Jamaah Maiyah bisa melakukan live tweet karena ada acara Maiyahan yang diselenggarakan, dalam penyelenggaraannya tentu marja’ Maiyah tidak sendirian. Setelah kucari tahu, Maiyah tumbuh secara organik di berbagai kota bahkan di belahan dunia lain yang disebut Simpul Maiyah. Pada setiap Simpul Maiyah terdapat penggiat yang bertanggung jawab secara personal untuk berkontribusi menyelenggarakan Maiyahan setiap bulannya. Orang-orang yang merasa membutuhkan dan satu konsep dengan maiyah membentuk Simpul Maiyah pada tiap titik di mana mereka berdomisili dengan kesadaran berbagi. Barangkali apa yang mereka dapat maiyahan dapat dinikmati juga oleh orang-orang baru yang membutuhkan. Secara umum penyelenggara Simpul Maiyah dikenal dengan penggiat Maiyah, namun aku menyebutnya penjaga gelombang Maiyah.

Seperti yang Mbah Nun utarakan dalam Maiyahan bahwa maiyah itu gelombang. Sehingga aku pikir anak-anak dan cucu-cucu Mbah Nun jamaah Maiyah yang terlibat dalam simpul merupakan penjaga gelombang Maiyah tersebut. Aku sendiri tidak pernah terlibat secara intens sebagai bagian dari penjaga gelombang Maiyah ini. Aku menyadari bahwa tanpa penjaga gelombang Maiyah ini, aku sebagai jamaah tentu tak dapat menjamah Maiyahan secara intens dan lebih dekat secara jarak. Tak kubayangkan bahwa kegiatan yang bukan dimotori perputaran uang tetap bisa bertahan berpuluh-puluh tahun yang dapat menghadirkan ribuan massa untuk bergembira, berpikir, dan Sinau Bareng 

Fenomena ini memang tampak aneh karena tidak umum di belahan dunia manapun acara semacam ini diselenggarakan. Jika hanya satu dua kali saja tentu tak begitu sulit, penggiat Simpul Maiyah rela untuk setia setiap bulannya menyelenggarakan acara Maiyahan pada tiap titiknya. Secara sukarela mereka bertanggung jawab mengurusi acara Maiyahan secara rutin dalam kurun waktu yang lama. 

Lihat juga

Aku sendiri beberapa kali terlibat dalam acara event organizer sehingga aku tahu kerepotan seperti apa yang harus dilewati untuk menyelenggarakan sebuah acara. Jamaah yang hadir pun tak diwajibkan untuk membayar apapun, artinya ada donatur atau iuran antar penggiat sampai acara bisa diselenggarakan. Ada tema yang perlu dipersiapkan supaya ada garis batas pijakan yang jelas untuk memulai perbincangan atau diskusi. Entah berapa kali para penggiat mengalami stagnansi topik karena bingung hal apa yang akan dibicarakan lagi. Itu semua adalah risiko-risiko yang penggiat hadapi pada setiap bulannya.

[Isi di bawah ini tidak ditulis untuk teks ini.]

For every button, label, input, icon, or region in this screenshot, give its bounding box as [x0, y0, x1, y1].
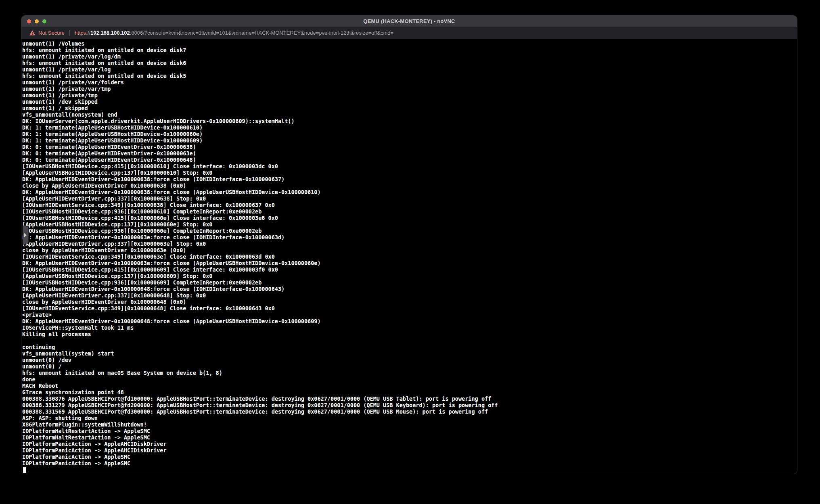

Entah berapa kali pertanyaan-pertanyaan penuh kegelisahan muncul dalam diri penggiat setiap kali mempersiapkan Maiyahan, aku tak bisa membayangkan. Tetap setia bertahan dan menjaga ritme Maiyahan tiap bulan dengan jamaah yang terbuka untuk umum sangatlah tidak mudah. Karena mereka perlu meraba kira-kira topik apa yang bisa diterima jamaah sehingga terjalin irama diskusi yang diharapkan, terjadi tukar-tambah pengetahuan dan cinta di antara jamaah yang hadir. Terlebih kegiatan ini tak disponsori oleh siapapun, sponsor utamanya adalah kebersamaan dan kerelaan hati untuk mengulurkan tangan sebisa-bisanya. Bukan diinisiasi oleh lembaga pemerintah atau lembaga pendidikan negara resmi, jadi sebetulnya tidak ada kewajiban tertulis untuk tetap menyelenggarakan acara. Faktanya mereka terus berbuat, itulah akhlak. 

Nyatanya, banyak Simpul Maiyah yang bahkan sudah mencapai usia lebih dari 20 tahun. Hal ini menunjukkan bagaimana gelombang cinta yang digetoktularkan Marja’ Maiyah berhasil diestafetkan kepada banyak manusia yang diinterpretasikan dengan membentuk lingkaran serupa. Ada kepentingan-kepentingan personal yang ditanggalkan tiap penggiat untuk bisa tetap menggelar acara Maiyahan setiap bulannya. Durasi bertahannya acara Maiyahan menunjukan kompas niat yang selalu dijaga akurasinya dengan istiqomah.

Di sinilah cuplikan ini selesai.